ValueError: If column names are invalid, required columns are missing, or method/shape constraints are violated.

Examples

import signalframe as sf

# Normalize by region length (AUC per bp)
df = sf.normalize_signal(df, columns="H3K27ac_auc", method="length")

# Z-score normalization
df = sf.normalize_signal(df, columns=["H3K27ac_auc", "ATAC_auc"], method="zscore")

# Log2 normalization with pseudocount
df = sf.normalize_signal(df, columns="H3K27ac_auc", method="log2", pseudocount=0.01)

# Min-max scaling
df = sf.normalize_signal(df, columns="ATAC_auc", method="minmax")

# Quantile normalization using median profile
df = sf.normalize_signal(df, columns=["H3K27ac_auc", "ATAC_auc"], method="quantile", reference_matrix="median")

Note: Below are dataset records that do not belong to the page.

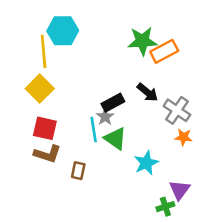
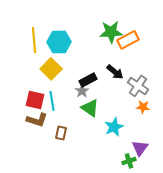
cyan hexagon: (63, 31) -> (59, 42), moved
yellow square: (40, 89) -> (51, 69), moved
cyan line: (94, 130) -> (52, 101), moved

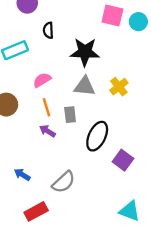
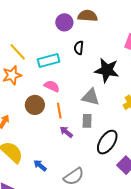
pink semicircle: (42, 80) -> (52, 86), moved, turned 49
gray triangle: (85, 86) -> (91, 97), moved
orange line: (46, 107) -> (59, 111), moved

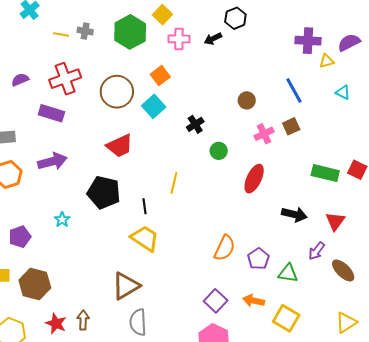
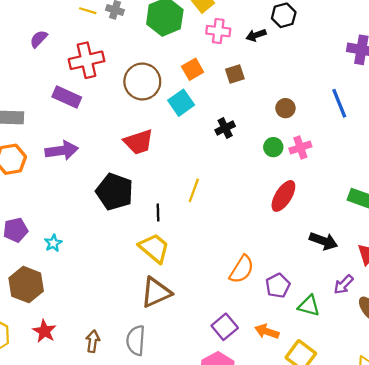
purple semicircle: (20, 80) -> (39, 39), moved, turned -30
brown square: (291, 126) -> (235, 74), moved
green circle: (219, 151) -> (273, 147), moved
cyan star: (62, 220) -> (53, 243), moved
brown triangle: (126, 286) -> (156, 292), moved
brown arrow: (83, 320) -> (93, 341), moved

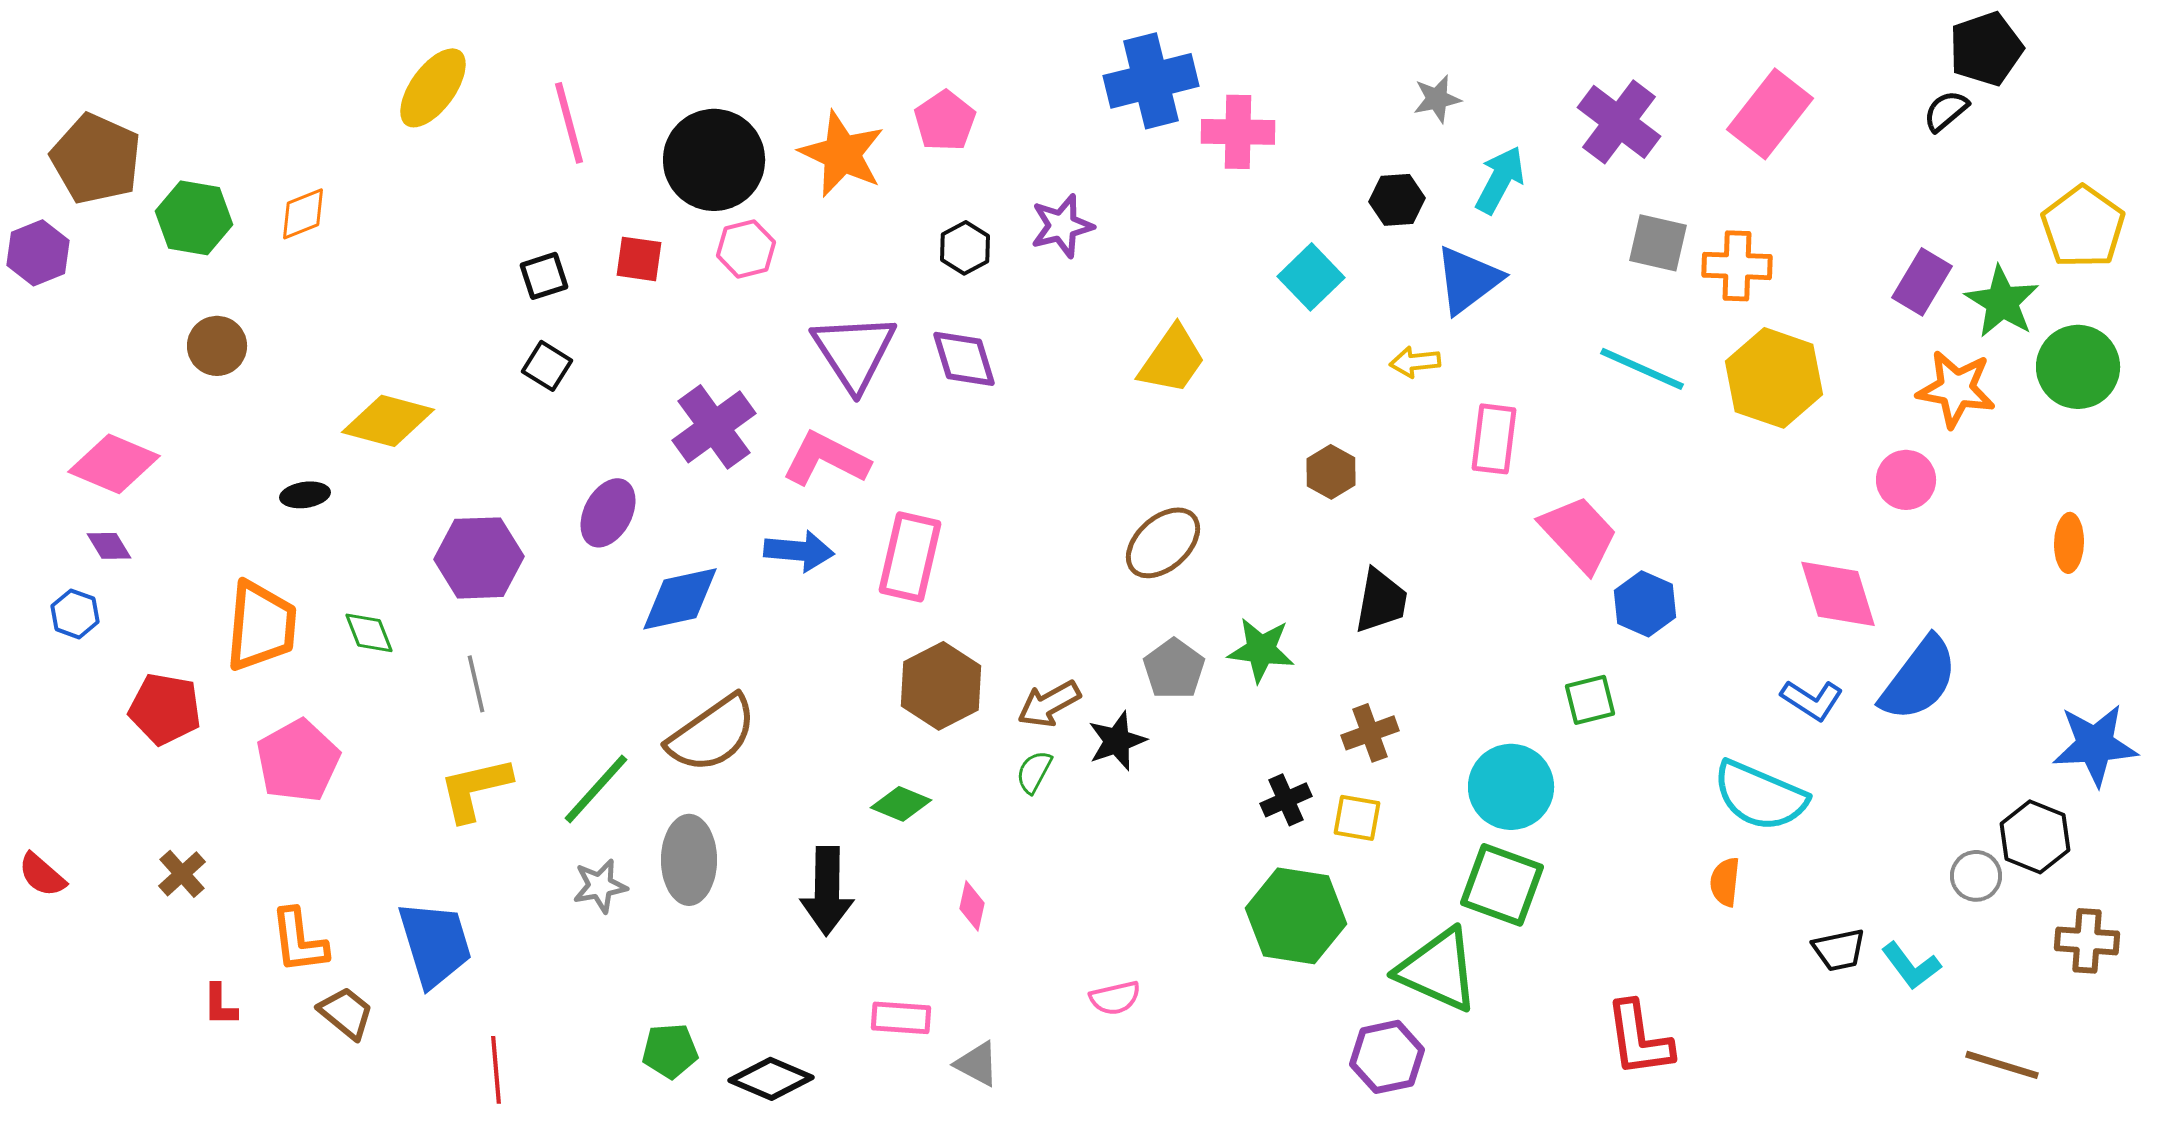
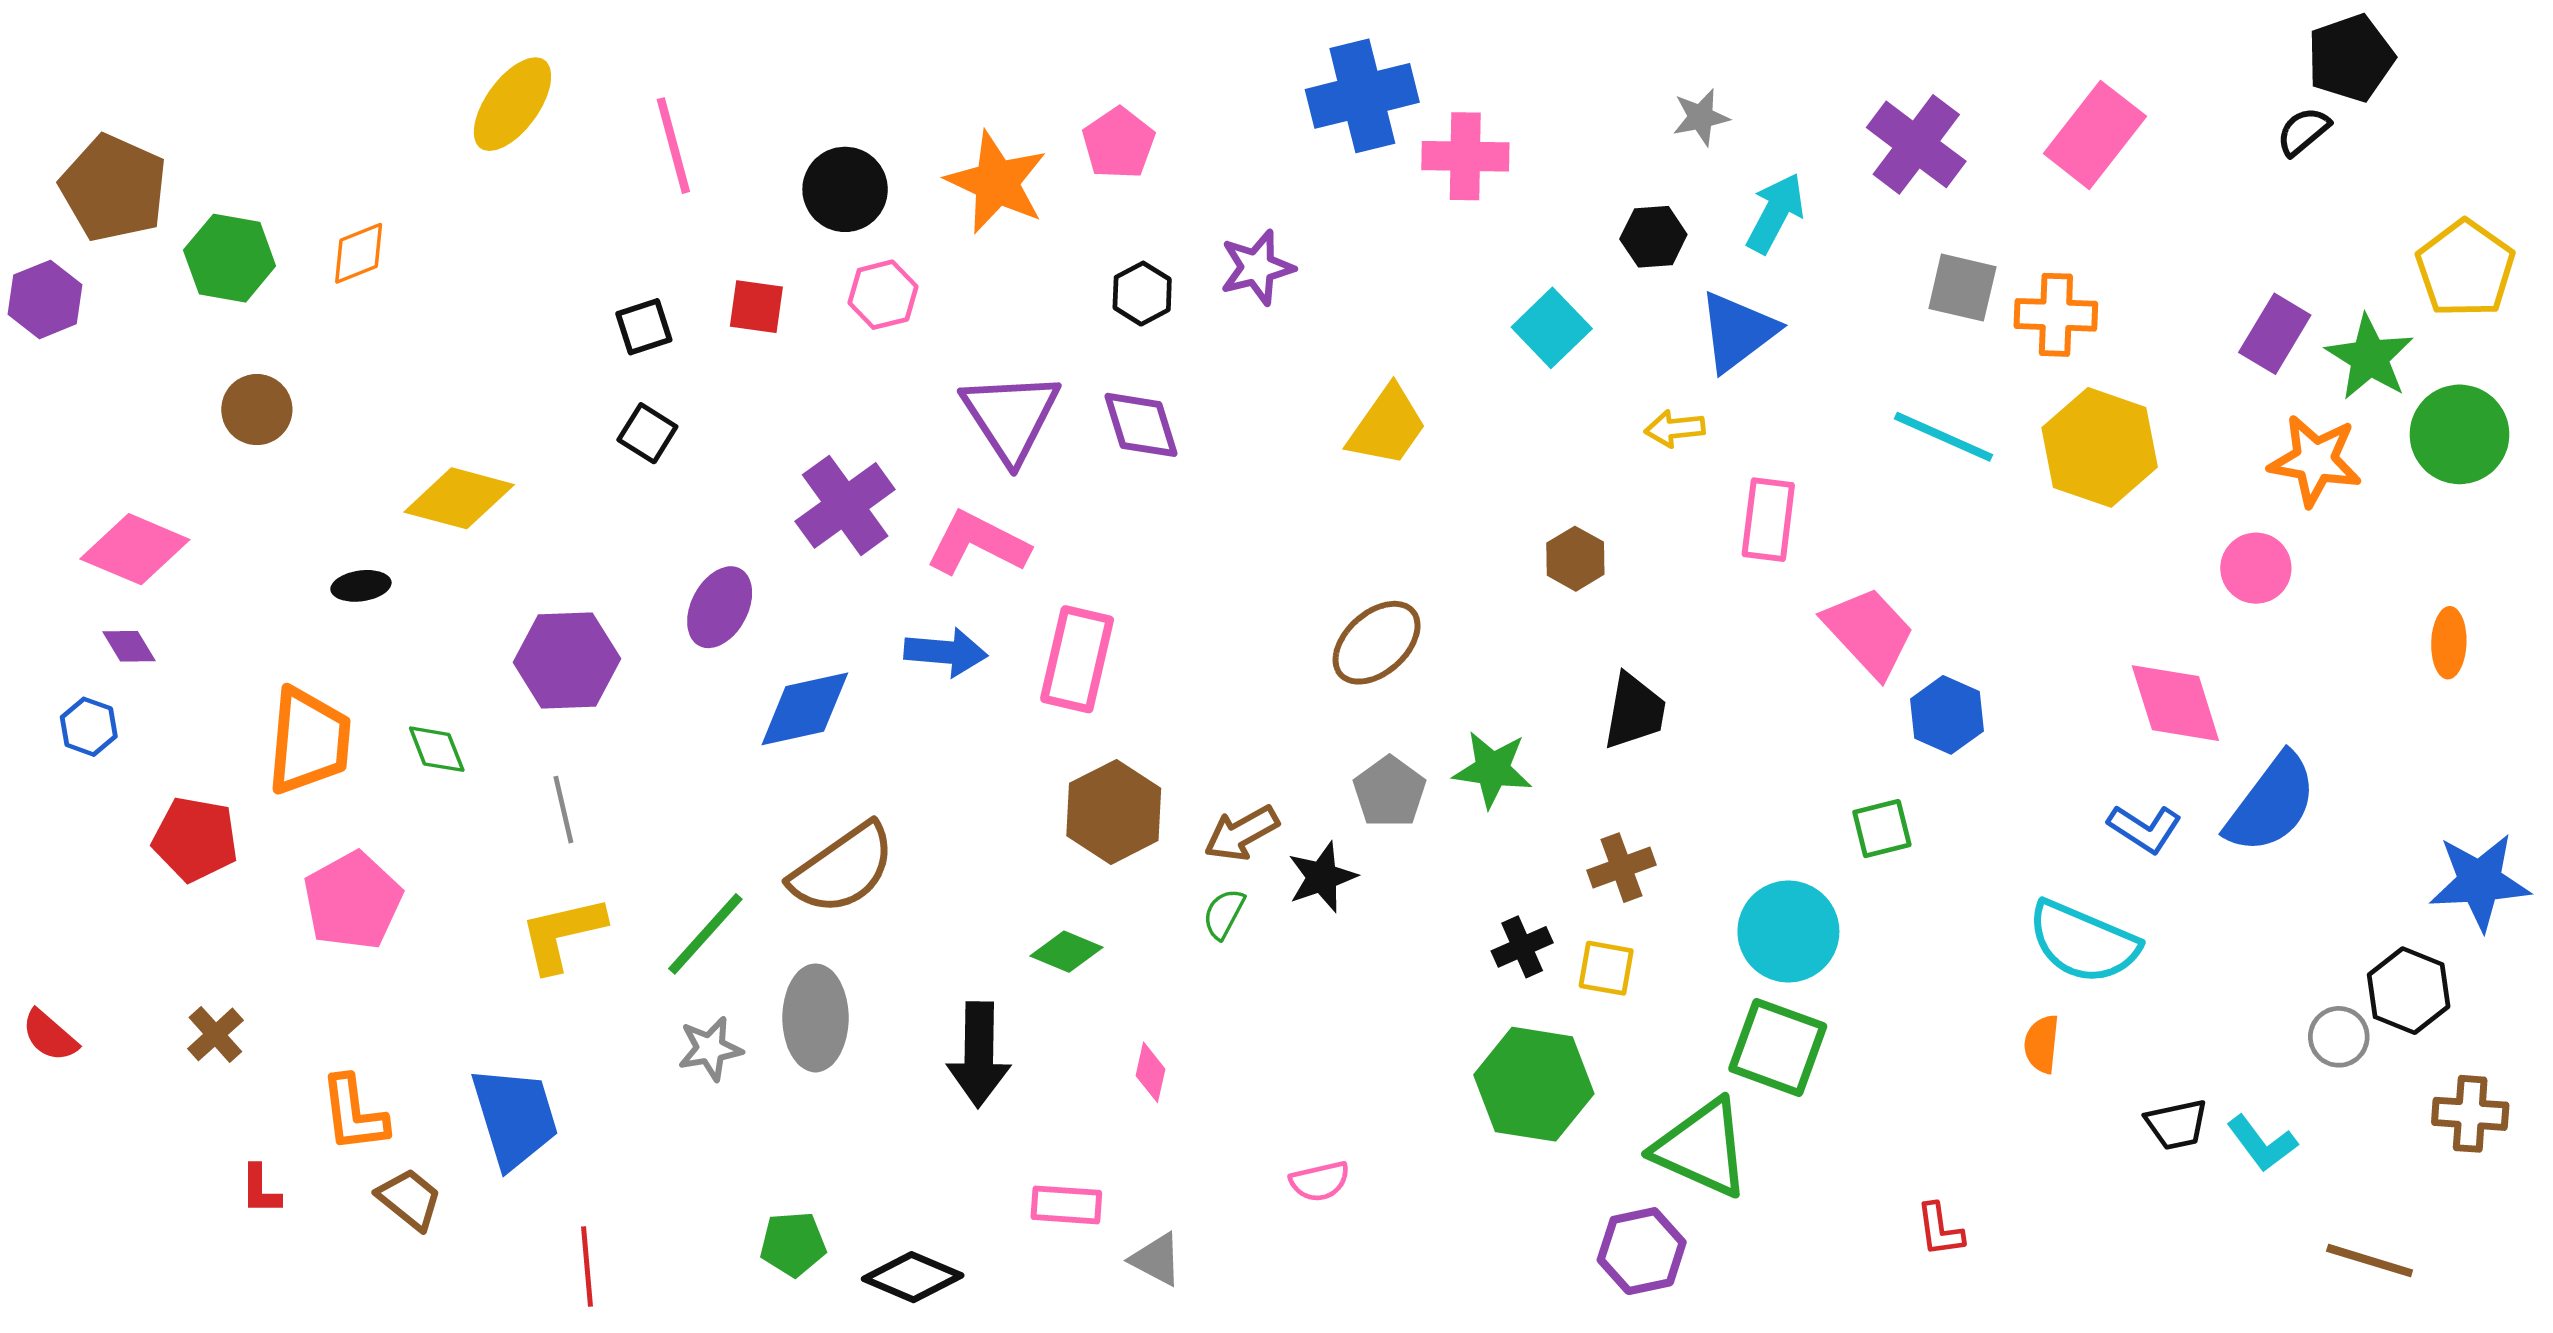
black circle: (714, 160) -> (845, 189), size x0.7
red L-shape: (1639, 1039) -> (1940, 1230), size x0.6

`compare_tracks(df: pd.DataFrame, reference: str, comparisons: Union[str, List[str]], mode: Union[str, List[str]] = ["difference", "fold_change", "log2FC", "percent_change"], pseudocount: float = 0.1)`

Description
Compares one reference signal track to one or more other signal tracks across genomic regions.
Generates new columns based on selected comparison metrics (e.g., fold change, log2 fold change, percent change).
This is useful for contrasting peak intensity or accessibility between experimental conditions.

Parameters

df (pd.DataFrame): DataFrame containing the signal values to compare.
reference (str): Name of the reference signal column.
comparisons (str or List[str]): Name(s) of target columns to compare against the reference.
mode (str or List[str]): One or more comparison modes to compute:
- 'difference': Absolute difference (reference - target)
- 'fold_change': Fold change = (reference + pseudocount) / (target + pseudocount)
- 'log2FC': Log2 fold change = log2((reference + pseudocount) / (target + pseudocount))
- 'percent_change': Percent change = (reference - target) / (target + pseudocount)
pseudocount (float, default = 0.1): Value added to avoid division by zero and undefined log operations.

Returns

pd.DataFrame: A new DataFrame with columns added for each requested comparison.

Raises

ValueError: If the reference or comparison columns are not found, or an invalid comparison mode is specified.

Examples

import signalframe as sf

# Compare ATAC signal to H3K27ac using fold change and log2FC
df = sf.compare_tracks(df, reference="ATAC_auc", comparisons="H3K27ac_auc", mode=["fold_change", "log2FC"])

# Compare against multiple tracks using all metrics
df = sf.compare_tracks(df, reference="ATAC_auc", comparisons=["H3K27ac_auc", "H3K4me1_auc"])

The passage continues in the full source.